UK's unlawful PPE contracts, Germany to mandate jabs?: COVID-19 daily bulletin
Daniel Harries
Pupils queue to receive coronavirus vaccinations at a primary school in Naples, Italy. /Reuters/Ciro De Luca

Pupils queue to receive coronavirus vaccinations at a primary school in Naples, Italy. /Reuters/Ciro De Luca


· The UK government's use of a 'VIP fast lane' for personal protective equipment (PPE) suppliers with contacts to government ministers and officials has been ruled unlawful by the High Court.

Campaign groups the Good Law Project and EveryDoctor took the government to court over claims that suppliers with political connections were given preferential treatment in acquiring contracts worth millions of pounds.

· Russia has so far recorded 698 cases of the Omicron coronavirus variant and will prepare new measures by the end of the week to combat its spread, Deputy Prime Minister Tatyana Golikova said.

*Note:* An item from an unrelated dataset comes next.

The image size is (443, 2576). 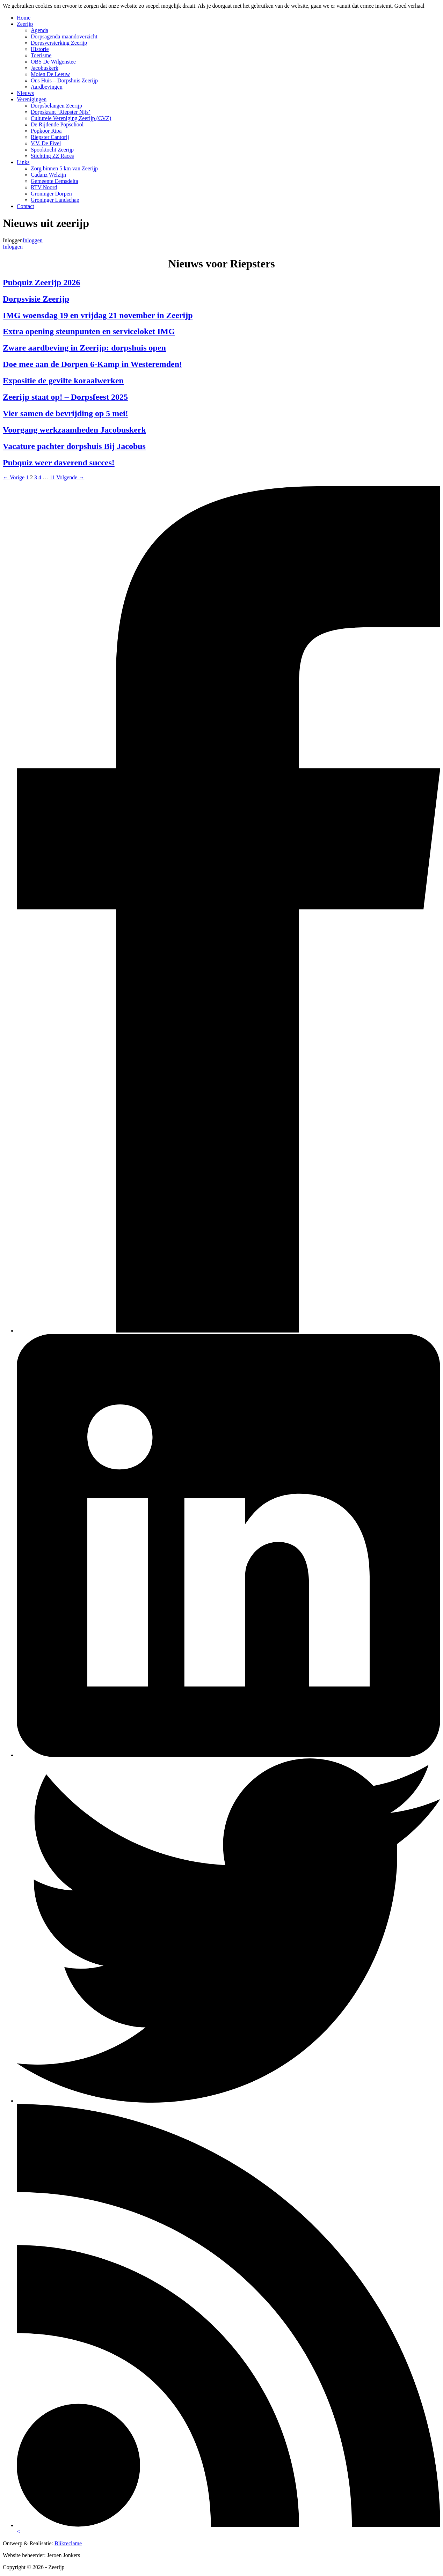 What do you see at coordinates (54, 181) in the screenshot?
I see `Gemeente Eemsdelta` at bounding box center [54, 181].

Omicron has pushed case figures to record highs in Western Europe, but the variant has been slower to hit Russia, where daily cases have fallen from a peak of 41,335 registered in early November.

· France's Health Minister Olivier Veran said it was too early to say if the current, Omicron-fueled wave had peaked in the country, which is currently reporting record numbers of daily new cases.

"We still need a bit of time to work out whether or not we are near a current COVID peak," Veran told France Info radio, adding that the more dangerous Delta variant was declining in France.

French health authorities on Tuesday reported 368,149 new coronavirus cases, the highest single-day tally of the pandemic. And the seven-day moving average of new cases, which smoothes out reporting irregularities, rose to a record level of 283,394.

· Germany reported 80,430 new coronavirus infections on Wednesday, the highest recorded in a single day since the pandemic began, as the contagious Omicron variant rips through a population with lower vaccination rates than some other parts of Europe.

The previous daily record, on November 26, was more than 76,000. Just under 75 percent of the population has had at least one dose of a COVID-19 vaccine, the latest figures from the Robert Koch Institute for infectious disease show.

· The ruling Social Democrats (SPD) expect a bill on making vaccination mandatory in Germany to be voted on by parliament in March, the party's leader in the legislature said.

Parliament passed a law in December making coronavirus vaccinations compulsory for certain professions from mid-March onwards. The SPD plans to have an expanded vaccine mandate proposal ready after a parliamentary debate at the end of January, said the SPD's Rolf Muetzenich.

· Surging infections are forcing local authorities in Finland to deviate from a government strategy based on mass testing, tracking and isolation. Helsinki and neighboring cities recommend that those with a mild infection do not get an official test as the waiting time can now be days, authorities said in a joint statement.

"Tracing infections has lost its effectiveness due to delays in testing and in contacting the patients," they said. Instead, authorities said anyone with symptoms, including children, should stay home voluntarily.

· Ireland should be in a position to start easing restrictions from next month once the number of people requiring critical care remains stable, a senior minister said on Wednesday.

Ireland has the second-highest incidence rate of COVID-19 in Europe and one of the continent's highest uptakes of booster vaccines, helping keep the number of patients in intensive care stable and well below the peak of previous waves of the disease.